In 2017, the Kepler space telescope revealed the absence of planets sized about two Earth radii. This gap in the planet radius distribution is called the "sub-Neptunian rift." "Its existence is one of the most significant observational constraints for understanding the origin and composition of exoplanets with radii between that of Earth and Neptune," explains Julia Venturini, Ambizione Fellow at the SNSF, a scientific collaborator at UNIGE's Department of Astronomy, member of the NCCR PlanetS, and co-author of the study. "Like other research groups, we had predicted based on our calculations, even before the 2017 observations, that such a rift should exist," adds Christoph Mordasini, professor at UNIBE's Space Research and Planetary Sciences (WP) division, member of the NCCR PlanetS, and co-author of the study.
Where Does the Sub-Neptunian Rift Come From?
Two types of exoplanets populate the radius interval between one and four Earth radii. On one hand, rocky planets - "super-Earths" - larger than Earth. On the other, gaseous planets called sub-Neptunian planets (or mini-Neptunes), some of which, the ocean planets, might host enough water to be covered in an icy ocean several tens of miles deep. Among these two types of planets, super-Earths and sub-Neptunians, astronomers find very few with a radius twice that of Earth.
To explain the emergence of this "rift," the most commonly suggested mechanism is that planets lose part of their original atmosphere due to stellar irradiation. "This explanation assumes that planets form and remain very close to their star, where they would be dry, without water," specifies Julia Venturini. "However, this explanation contradicts formation models, which show that planets sized between two and four Earth radii, the ocean planets, generally come from the coldest, most distant regions of the stellar system."
Numerous clues suggest that some planets might move away from their birthplace during their evolution, migrating inward or outward in their system. This migration would allow planets born in cold, icy regions, like ocean planets, to complete their formation on orbits very close to their star.
Wandering Ocean Planets
As icy, water-rich ocean planets migrate toward their star, the ice melts and eventually forms a thick water vapor atmosphere. This process leads to an increase in their radius to slightly higher values, beyond a double Earth radius. Conversely, water-poor super-Earths "shrink" by losing the volatile gases from their original atmosphere, such as hydrogen and helium, under the influence of the star.
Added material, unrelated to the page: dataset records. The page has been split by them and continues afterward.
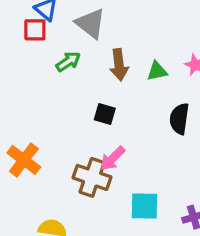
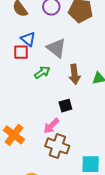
black square: (105, 114) -> (65, 106), turned -32
pink arrow: (113, 158) -> (51, 126), moved

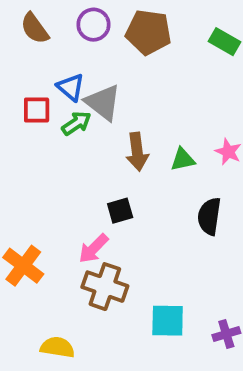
blue triangle: (28, 39) -> (71, 87), moved
green arrow: (42, 72) -> (76, 123), moved

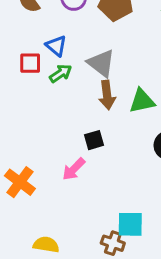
gray triangle: (103, 102) -> (101, 63), moved
green triangle: (183, 159) -> (142, 101), size x1.4
brown cross: (105, 287) -> (113, 243), moved, size x0.7

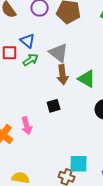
green triangle: (142, 101) -> (87, 79), turned 42
pink arrow: (74, 169) -> (27, 126), moved, turned -60

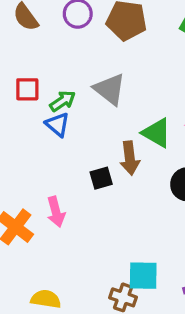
blue triangle: (28, 41) -> (58, 125), moved
brown arrow: (63, 75) -> (130, 158), moved

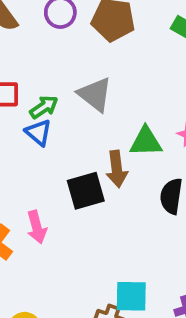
green triangle: (157, 133) -> (146, 142), turned -32
black square: (101, 178) -> (86, 191), size x1.5

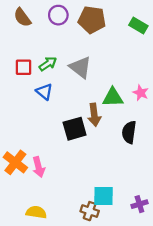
green arrow: (44, 107) -> (48, 64), moved
pink arrow: (37, 227) -> (39, 167), moved

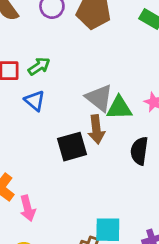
gray triangle: (80, 67) -> (99, 98), moved
pink arrow: (39, 167) -> (28, 208), moved

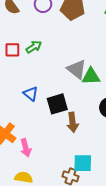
blue triangle: (35, 101) -> (31, 94), moved
brown arrow: (96, 129) -> (73, 122), moved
Combined computer models of formation and evolution thus indicate that the migration of ocean planets significantly contributes to the large number of planets detected with a radius greater than two Earth radii, while the atmospheric evaporation of super-Earths contributes to the overabundance of planets smaller than two Earth radii. At the center of these two populations lies the sub-Neptunian rift. "We already obtained this result in 2020. The new study confirms it with a different formation model. This strengthens the conclusion that sub-Neptunian planets are primarily worlds of water," states Julia Venturini, who also led the 2020 study.
Further Work to Come
In addition to explaining a hitherto mysterious phenomenon, these findings open new avenues for the study of exoplanets. "If we extend our results to more temperate regions, where water is liquid, this could suggest the existence of aquatic worlds with deep liquid oceans," explains Christoph Mordasini. "Such planets could potentially harbor life and would be relatively straightforward targets for the search for biomarkers due to their size."
Observations with telescopes like the James Webb Space Telescope or the Extremely Large Telescope, currently under construction, could also prove helpful. They would allow determining the atmospheric compositions of planets based on their size, which would test the described simulations.